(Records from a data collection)
☆ ☆ ☆ ☆

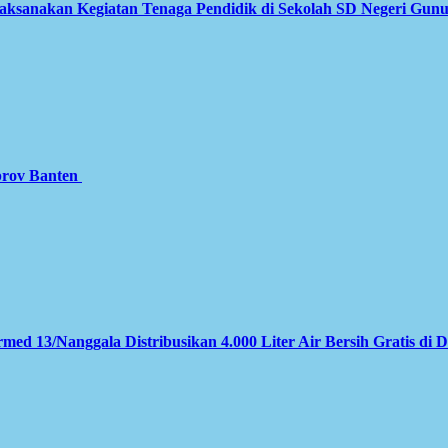
Laksanakan Kegiatan Tenaga Pendidik di Sekolah SD Negeri Gun
prov Banten
med 13/Nanggala Distribusikan 4.000 Liter Air Bersih Gratis di 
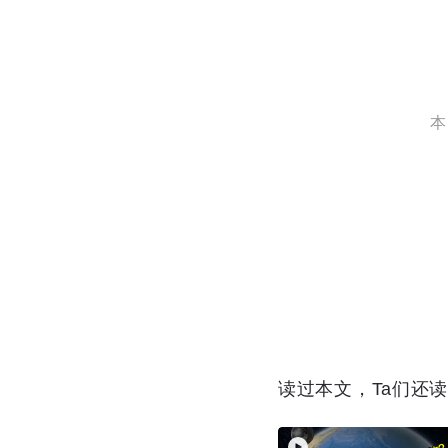
本
读过本文，Ta们还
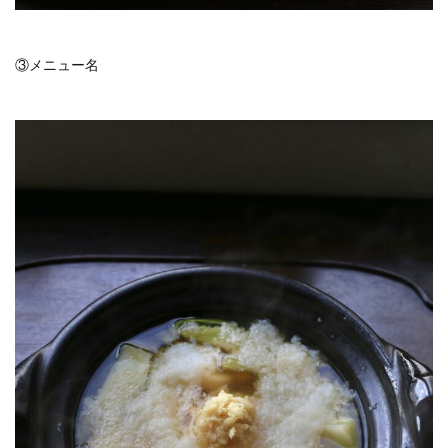
③メニュー名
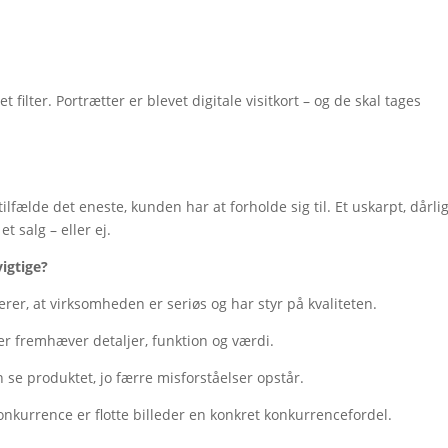
filter. Portrætter er blevet digitale visitkort – og de skal tages
lfælde det eneste, kunden har at forholde sig til. Et uskarpt, dårlig
t salg – eller ej.
vigtige?
lerer, at virksomheden er seriøs og har styr på kvaliteten.
r fremhæver detaljer, funktion og værdi.
 se produktet, jo færre misforståelser opstår.
konkurrence er flotte billeder en konkret konkurrencefordel.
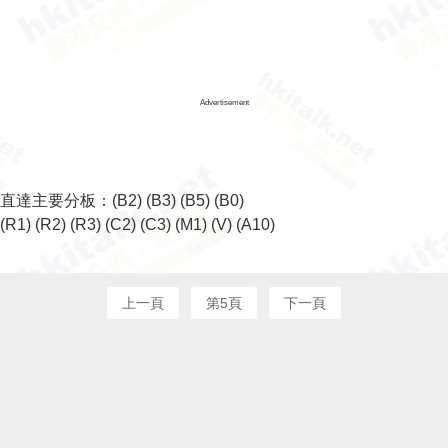
Advertisement
直達主要分板：
(B2)
(B3)
(B5)
(B0)
(R1)
(R2)
(R3)
(C2)
(C3)
(M1)
(V)
(A10)
上一頁
第5頁
下一頁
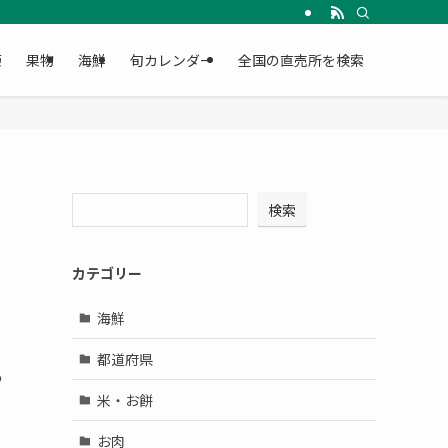
菜
果物
海鮮
旬カレンダー
全国の直売所を検索
検索
カテゴリー
海鮮
都道府県
も
米・お餅
お肉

☆ ☆ ☆ ☆

Exercise prompt -> What is needed is an exact retyping of the lines from the start of the data through the line with "r fremhæver detaljer, funktion og værdi.", with both end lines kept and every picture left out.

Result of this task ->
Laksanakan Kegiatan Tenaga Pendidik di Sekolah SD Negeri Gun
prov Banten
med 13/Nanggala Distribusikan 4.000 Liter Air Bersih Gratis di 
本
读过本文，Ta们还
③メニュー名
filter. Portrætter er blevet digitale visitkort – og de skal tages
lfælde det eneste, kunden har at forholde sig til. Et uskarpt, dårlig
t salg – eller ej.
vigtige?
lerer, at virksomheden er seriøs og har styr på kvaliteten.
r fremhæver detaljer, funktion og værdi.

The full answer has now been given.